Unless Ron Paul somehow wins the nomination, it looks as if a vote for the Republican presidential candidate this fall will be a vote for war with Iran.
No other conclusion can be drawn from parsing the candidates’ public remarks. Paul, of course, is basically an isolationist who believes it is none of our business if Iran wants to build nuclear weapons. He questions even the use of sanctions, such as those now in force. But Paul has about as much chance of winning the GOP nomination as I do.
Mitt Romney, Rick Santorum and Newt Gingrich have all sought to portray President Obamaas weak on national security — a traditional Republican line of attack. They have tried to accuse Obama of being insufficiently committed to Israel’s defense. In the process, they’ve made bellicose pledges about Iran that almost surely would lead straight to conflict.
Santorum’s apocalyptic rhetoric about Iran practically takes for granted an imminent clash. Gingrich would essentially abdicate the decision to Israeli leaders, giving them the green light for an attack whenever they choose.
Romney, the likely nominee, has been somewhat more circumspect — and less forthright. He published an op-ed in The Post this week blasting Obama’s foreign policy as “feckless” and promising that, under a Romney administration, things would be different.
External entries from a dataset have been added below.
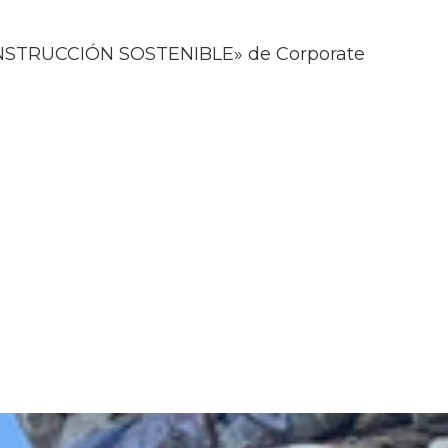
ONSTRUCCIÓN SOSTENIBLE» de Corporate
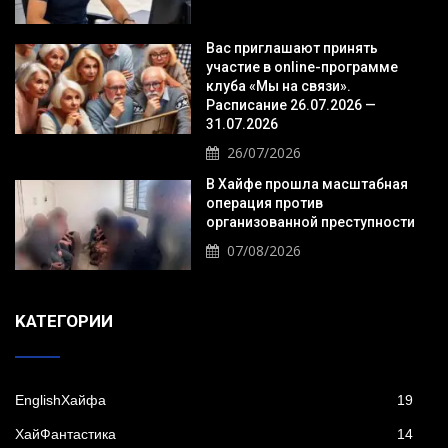
Вас приглашают принять
участие в online-программе
клуба «Мы на связи».
Расписание 26.07.2026 —
31.07.2026
26/07/2026
В Хайфе прошла масштабная
операция против
организованной преступности
07/08/2026
KАТЕГОРИИ
EnglishХайфа
19
XайФантастика
14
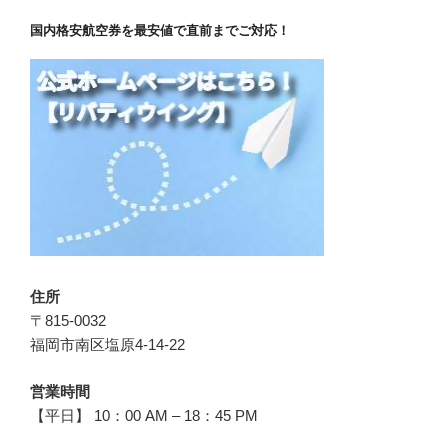
国内格安航空券を最安値で直前までご対応！
住所
〒815-0032
福岡市南区塩原4-14-22
営業時間
【平日】 10：00 AM – 18：45 PM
He then went on to outline the steps he would take in dealing with Iran — most of which turn out to be steps Obama has already taken.
“I will press for ever-tightening sanctions.” Check. “I will speak out on behalf of the cause of democracy in Iran and support Iranian dissidents.” Check. “I will make clear that America’s commitment to Israel’s security and survival is absolute.” Check. “I will buttress my diplomacy with a military option.” Check.
Romney’s only new initiatives would be to make Jerusalem the destination of his first foreign trip and to deploy an additional aircraft carrier group in the region. I imagine the intent would be to show Iranian leaders that they are isolated and under siege, but I think they get that already.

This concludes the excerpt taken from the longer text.